Assistant Principal Gregg Fonde gave the alumni a tour of the building, which had additions added over the years and is far larger than the high school they recalled. The men expressed surprise at the changes.
“Look at the auditorium seats, they are so plush,” one said. “They used to be hard wood that would give you splinters.”
“What, no chalk?” another said, when shown the smart boards that have replaced classroom blackboards. “What do you throw when the teacher’s not looking?”
They were equally surprised by the opportunities that Pleasantville students have today – 19 Advanced Placement classes open to all, extensive training in music, art and theater, internships that give seniors real-world experience, job training programs for students with special needs, a high-tech television studio where students present the news and – new to most of these alumni, – girls in sports.
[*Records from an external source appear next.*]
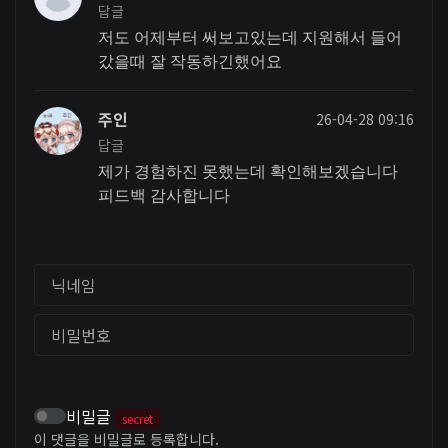
답글
저도 어제부터 써보고있는데 지원해서 들어
갔을때 잘 작동하긴했어요
주인
26-04-28 09:16
답글
제가 경험하진 못했는데 확인해보겠습니다
피드백 감사합니다
닉네임
비밀번호
비밀글
secret
이 댓글을 비밀글로 등록합니다.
Title IX, the federal law ensuring equity in education, was not passed until 1972 and Pleasantville’s first Girls Cross Country Team was started the following year.
Today’s track coach, Tim Dirgins, who joined the group along with past coaches Bob Geddes and Tom Patterson, said the alumni made a generous contribution to the booster fund.
"We are incredibly grateful for the alumni who made the trip back to Pleasantville from near and far,” Dirgins said. “It was great for our athletes to see the love these alumni still hold in their hearts for both Pleasantville and track and cross country."